The American Country Music awards ceremony for 2016 will take place tomorrow night, Sunday, April 3rd. Or if you’re reading this after that date, well then, you can bet they’ve already happened! I’m just waiting to see if Rascal Flatts will win Vocal Group of the Year again – because if they win, this will be their eighth ‘Vocal Group’ trophy. And they’re already the current record holders for most wins in that category!
In this picture of them holding up their trophies at last year’s ceremony, the lead singer (Gary LeVox) is on the left. He’s definitely aged since I started listening to Rascal Flatts back when “Life Is a Highway” was their biggest hit nearly a decade ago. My sister had shared this song and another one by Rascal Flatts with me back then, even though I had told her repeatedly that my then pre-teen self wasn’t into country music.
Well, after I listened to that song a couple of times (and found myself humming the catchy tune without even thinking about it), I thought that maybe I should give country music more of a try. The other song she shared with me though is the one that, for whatever reason, really made me love the genre, and that song is… “Mayberry”, which was released in 2002.

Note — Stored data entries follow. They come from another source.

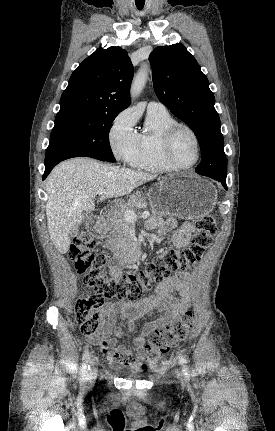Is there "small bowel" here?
I'll return each mask as SVG.
<instances>
[{
    "mask_svg": "<svg viewBox=\"0 0 275 431\" xmlns=\"http://www.w3.org/2000/svg\"><path fill=\"white\" fill-rule=\"evenodd\" d=\"M149 228H159L165 234L172 232V242L177 248L186 247L194 232L191 222H184L177 226L174 220L160 222L156 218L148 221ZM121 274V265L113 260L110 266V275ZM189 275L184 272L169 276L159 283L155 293L149 294L138 301H122L107 303L103 308L105 323L100 332L93 337H87L89 343L99 345L107 361L113 364H135L133 355L143 356L147 334L154 329L166 326L180 318L187 311L191 301L188 286ZM180 297H176L175 294ZM157 317L147 322L138 335L125 345H117L120 338H129L134 330L136 321L145 316ZM119 317L120 321H117Z\"/></svg>",
    "mask_w": 275,
    "mask_h": 431,
    "instance_id": "small-bowel-1",
    "label": "small bowel"
}]
</instances>
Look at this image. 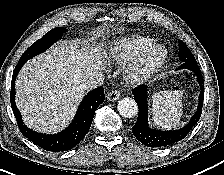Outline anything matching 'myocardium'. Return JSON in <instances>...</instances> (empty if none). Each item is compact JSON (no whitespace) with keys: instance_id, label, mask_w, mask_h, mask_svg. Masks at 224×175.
Masks as SVG:
<instances>
[{"instance_id":"myocardium-1","label":"myocardium","mask_w":224,"mask_h":175,"mask_svg":"<svg viewBox=\"0 0 224 175\" xmlns=\"http://www.w3.org/2000/svg\"><path fill=\"white\" fill-rule=\"evenodd\" d=\"M168 57L166 47L153 43L142 50L124 69V79L131 85L141 84L153 77L163 67Z\"/></svg>"}]
</instances>
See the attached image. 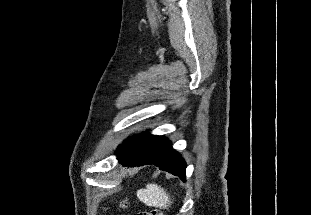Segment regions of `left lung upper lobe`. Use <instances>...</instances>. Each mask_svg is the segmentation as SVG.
<instances>
[{
    "mask_svg": "<svg viewBox=\"0 0 311 215\" xmlns=\"http://www.w3.org/2000/svg\"><path fill=\"white\" fill-rule=\"evenodd\" d=\"M134 140H135V138H130L122 146H119L117 149L118 152L116 153V155L125 151L133 143Z\"/></svg>",
    "mask_w": 311,
    "mask_h": 215,
    "instance_id": "1",
    "label": "left lung upper lobe"
}]
</instances>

The funny thing is that until I had heard this song (and “Life Is a Highway” for that matter), I believed my friends who said that country music was only about girls, trucks, and beer – three things I wasn’t too interested in at the young age of 11. But after hearing “Mayberry” when my sister shared it with me, it became one of my favorites. And it still is to this day.
I loved the lead singer’s smooth voice and the catchy background vocals of the song, but more than that, the lyrics are what made this song my gateway into country music. Just like I did back then, I’ll occasionally listen to “Mayberry” when I get stressed out, wishing my Sundays were “a day of rest / not one more day – for progress.” I’ll listen to it when I’m driving through the countryside, passing by small towns and wondering if those were places where “people pass by / and you call them by their first names.” As someone who’s only ever lived in the heart of traffic-filled Austin, I wonder what it would be like to live in a small Mayberry-like town – the type of place with a slow enough pace for “sitting on the front porch / drinkin’ ice cold cherry coke / watchin’ the clouds go by,” instead of the cars.

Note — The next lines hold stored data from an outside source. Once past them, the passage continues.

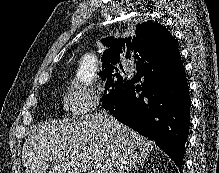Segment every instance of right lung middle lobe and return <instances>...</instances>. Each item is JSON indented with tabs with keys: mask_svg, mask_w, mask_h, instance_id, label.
Segmentation results:
<instances>
[{
	"mask_svg": "<svg viewBox=\"0 0 219 173\" xmlns=\"http://www.w3.org/2000/svg\"><path fill=\"white\" fill-rule=\"evenodd\" d=\"M99 75L104 79L107 78L102 102L103 107H105L123 89L131 77L126 74L121 66L117 68H105Z\"/></svg>",
	"mask_w": 219,
	"mask_h": 173,
	"instance_id": "obj_1",
	"label": "right lung middle lobe"
}]
</instances>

Even though Mayberry is a fictional small town, the song just seemed so real to me back then. And it’s been giving me at least a mental escape from the hustle and bustle of big city life every time I’ve listened to it since then. It’s truly the song that got me listening to more country music, namely artists like Lonestar and Toby Keith that my sister also showed me a little while later. Ever since “Mayberry”, I realized that country music had a way of allowing me to be introspective and just get lost in a song. That’s one of the things about country music that keeps me coming back to listen to more.